-- Data for review --
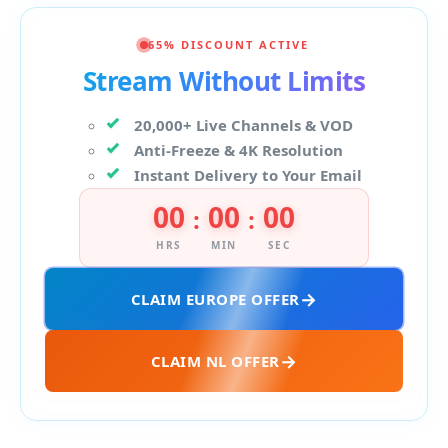
65% DISCOUNT ACTIVE
Stream Without Limits
20,000+ Live Channels & VOD
Anti-Freeze & 4K Resolution
Instant Delivery to Your Email
00
00
00
:
:
HRS
MIN
SEC
CLAIM EUROPE OFFER
CLAIM NL OFFER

-- The task --
Everything but the pictures is needed: copy the data above exactly.

-- Expected output --
65% DISCOUNT ACTIVE
Stream Without Limits
20,000+ Live Channels & VOD
Anti-Freeze & 4K Resolution
Instant Delivery to Your Email
00
00
00
:
:
HRS
MIN
SEC
CLAIM EUROPE OFFER
CLAIM NL OFFER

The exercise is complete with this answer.